- ENTRIES SUPPLIED -
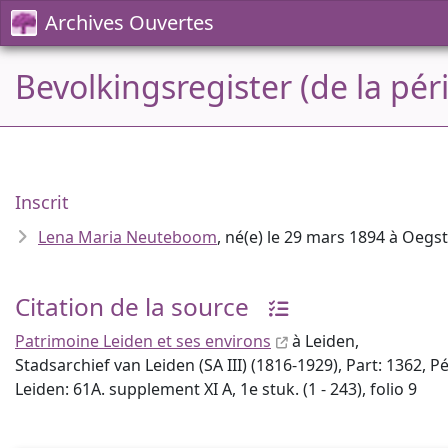
Archives Ouvertes
Bevolkingsregister (de la pé
Inscrit
Lena Maria Neuteboom
, né(e) le 29 mars 1894 à Oeg
Citation de la source
Patrimoine Leiden et ses environs
à Leiden,
Stadsarchief van Leiden (SA III) (1816-1929), Part: 1362, 
Leiden: 61A. supplement XI A, 1e stuk. (1 - 243), folio 9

- WORK TASK -
Return, without any change, the lines from the one holding "Patrimoine Leiden et ses environs" through the end of the listing, and only those.

- ANSWER BOX -
Patrimoine Leiden et ses environs
à Leiden,
Stadsarchief van Leiden (SA III) (1816-1929), Part: 1362, 
Leiden: 61A. supplement XI A, 1e stuk. (1 - 243), folio 9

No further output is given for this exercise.